Dois-je toujours utiliser un CMS headless en 2026 ?
Oui, et le marché pour les plateformes CMS headless est plus fort que jamais. Contentful, Sanity, Storyblok, Payload CMS et autres se sont tous considérablement maturés. Le découplage des CMS headless a été le principe Jamstack le plus durable. Il vous permet de choisir votre frontend indépendamment, de réutiliser le contenu sur les canaux et d'éviter le lock-in fournisseur à une plateforme monolithique.

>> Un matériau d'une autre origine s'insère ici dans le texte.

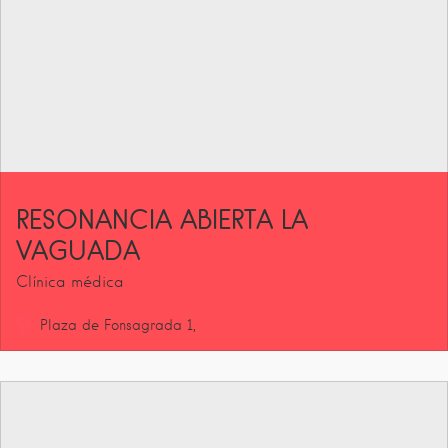
RESONANCIA ABIERTA LA
VAGUADA
Clínica médica
Plaza de Fonsagrada
1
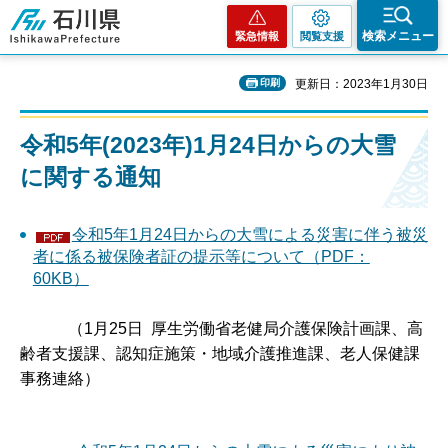
石川県
検索メニュー
緊急情報
閲覧支援
印刷
更新日：2023年1月30日
令和5年(2023年)1月24日からの大雪
に関する通知
令和5年1月24日からの大雪による災害に伴う被災
者に係る被保険者証の提示等について（PDF：
60KB）
（1月25日 厚生労働省老健局介護保険計画課、高
齢者支援課、認知症施策・地域介護推進課、老人保健課
事務連絡）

À moins que vous construisiez un blog personnel (où les fichiers markdown vont bien), un CMS headless vaut l'investissement.
Comment les React Server Components changent-ils l'équation Jamstack ?
RSC a fondamentalement changé le default de « pré-rendre au moment de la compilation » à « rendre sur le serveur au moment de la requête ». Les composants serveur s'exécutent sur le serveur, n'expédient zéro JavaScript au navigateur et peuvent accéder directement aux bases de données et aux APIs. Cela élimine de nombreuses solutions de contournement que Jamstack nécessitait pour le contenu dynamique — plus de récupération côté client, de spinners de chargement ou de layout shift pour les données que le serveur aurait pu inclure dans la réponse initiale. RSC a rendu le rendu côté serveur aussi ergonomique que la génération statique.
Vaut-il la peine de migrer vers Next.js App Router depuis une configuration Jamstack ?
Cela dépend des problèmes que vous résolvez. Si votre configuration statique actuelle gère vos besoins — votre contenu est principalement statique, les compilations sont assez rapides et vous n'avez pas besoin de personnalisation — il n'y a pas de raison urgente de migrer. Si vous combattez les temps de compilation, ajoutez une récupération de données côté client de plus en plus complexe ou avez des difficultés avec les flux de travail d'aperçu, le modèle de rendu hybride d'App Router vaut probablement le coût de la migration. La courbe d'apprentissage pour RSC et App Router est réelle, alors tenez-en compte dans votre décision.
Quel est le meilleur framework pour un nouveau site de contenu en 2026 ?
Pour les sites de contenu pur (blogs, docs, marketing), Astro est difficile à battre — zéro JavaScript par défaut, compilations rapides, DX excellente et excellentes intégrations CMS headless. Pour les sites qui mélangent contenu et fonctionnalités d'application (e-commerce, comptes utilisateur, tableaux de bord), Next.js vous offre le plus de flexibilité avec ses options de rendu hybride. Si votre équipe préfère Vue, Nuxt 3 offre des capacités similaires à Next.js. Il n'y a pas de mauvaise réponse parmi ces trois ; le choix dépend de l'expertise de votre équipe et des besoins spécifiques de votre projet.